Which Way Cultural and Leadership Camp

11 February 2019

During 2018 CatholicCare staff were out and about in the indigenous community chatting with parents and children about what they believe our community needs for our youth. Through these conversations, we heard 100% of our community saying a holiday program was a must along with the need for our youth to connect to county and culture. CatholicCare responded to this community feedback through the rollout of our Which Way Pilot Camp as an expansion of the Whaddup Youth Group.

On the 15th Jan 2019, 30 Aboriginal youth aged from 10 – 17, along with 7 staff and volunteers, headed to QCCC Mapleton Triballink Outdoor Education Centre for a 3-day cultural and leadership camp.

The campers were split into a boys group and a girls group for the activities. This made them more comfortable to take on the challenges. They were brought together for meals and to reflect together on the day.

With an action-packed program, the youth learned about their own limits, made their own choices about the difficulty level of each activity and gave support and encouragement to each other.

Our first morning started with our Triballink Guide explaining the cultural use and meaning of ochres for body painting. Everyone enjoyed having symbols painted on their face with cool, smooth, white ochre paste.

We then went foraging in the forest for bush foods and medicines ending with an afternoon gathering of conversation as the young people prepared Bunya nuts and Lemon Myrtle tea on the campfire sitting under the shade of the rainforest.

With all campers gathering in the evening we headed for the Triballink Centre to hear some of the local dreaming stories.

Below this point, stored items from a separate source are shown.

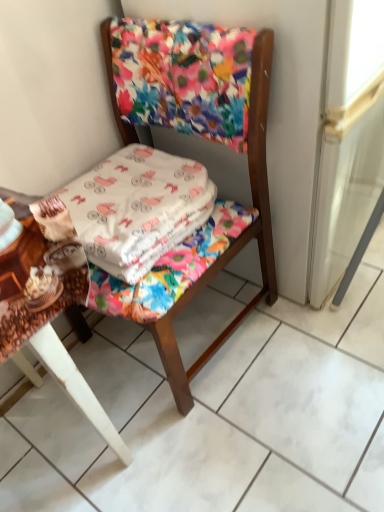 Question: Does wooden table at lower left have a lesser width compared to floral fabric screen door at upper center?

Choices:
 (A) no
 (B) yes

Answer: (B)

Question: Can you confirm if wooden table at lower left is shorter than floral fabric screen door at upper center?

Choices:
 (A) no
 (B) yes

Answer: (B)

Question: Is wooden table at lower left outside of floral fabric screen door at upper center?

Choices:
 (A) yes
 (B) no

Answer: (A)

Question: From the image's perspective, is wooden table at lower left above floral fabric screen door at upper center?

Choices:
 (A) no
 (B) yes

Answer: (A)

Question: Would you say floral fabric screen door at upper center is part of wooden table at lower left's contents?

Choices:
 (A) no
 (B) yes

Answer: (A)

Question: Considering the relative sizes of wooden table at lower left and floral fabric screen door at upper center in the image provided, is wooden table at lower left wider than floral fabric screen door at upper center?

Choices:
 (A) yes
 (B) no

Answer: (B)

Question: Is wooden table at lower left turned away from white cotton blanket at center?

Choices:
 (A) yes
 (B) no

Answer: (B)

Question: Is wooden table at lower left wider than white cotton blanket at center?

Choices:
 (A) yes
 (B) no

Answer: (A)

Question: Is wooden table at lower left bigger than white cotton blanket at center?

Choices:
 (A) yes
 (B) no

Answer: (A)

Question: From a real-world perspective, does wooden table at lower left sit lower than white cotton blanket at center?

Choices:
 (A) no
 (B) yes

Answer: (B)

Question: Considering the relative sizes of wooden table at lower left and white cotton blanket at center in the image provided, is wooden table at lower left taller than white cotton blanket at center?

Choices:
 (A) no
 (B) yes

Answer: (B)

Question: Is wooden table at lower left positioned in front of white cotton blanket at center?

Choices:
 (A) no
 (B) yes

Answer: (B)

Question: From a real-world perspective, does white cotton blanket at center sit lower than floral fabric chair at center?

Choices:
 (A) yes
 (B) no

Answer: (B)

Kerry from Triballink encouraged each camper to share their nation and totem with the group and then he shared stories he had heard from his grandmother.

Over the three-day period, to capture the experience of the camp, each child had their own individual visual diary. At the end of each day, photos were printed for the kids to add to their diary. Each night after dinner, campers would come together in our lounge room to debrief and share their thoughts on their daily activities.

Here’s what some of the kids had to say:

  • “I liked learning more about the land and what it can provide.”
  • “I felt a bit better that I know a bit more about my culture.”
  • “I felt like I’ll never forget this memory.”
  • “I feel really good about coming on this camp because I learnt a lot of things I didn’t know before”
  • “I felt this was an awesome experience”
  • “I liked everything about this camp especially pool time”

They were also asked to say “what I loved most”:

  • “The whole trip”
  • “I loved meeting new people”
  • “I liked the giant swing the most”
  • “Bushwalk and pool”

and “what I’d like to see or do next time”:

  • “more cultural activities”
  • “challenging activities”
  • “to learn how to do more cultural dancing and to try more traditional foods”
  • “more canoeing”
  • “more eating and learning about bush tucker and storytelling”

After reviewing the comments from the campers, it is clear that CatholicCare was able to meet the Aboriginal community expectations of connecting our Indigenous youth to country, culture and each other.

It was so rewarding for our staff and volunteers to see how the youth responded to the knowledge and challenges offered by the team.

CatholicCare sincerely thanks our volunteers, and the staff of QCCC Mapleton Camp and Triballink Centre, for their time and patience with us during our first camp. See you next year in 2020!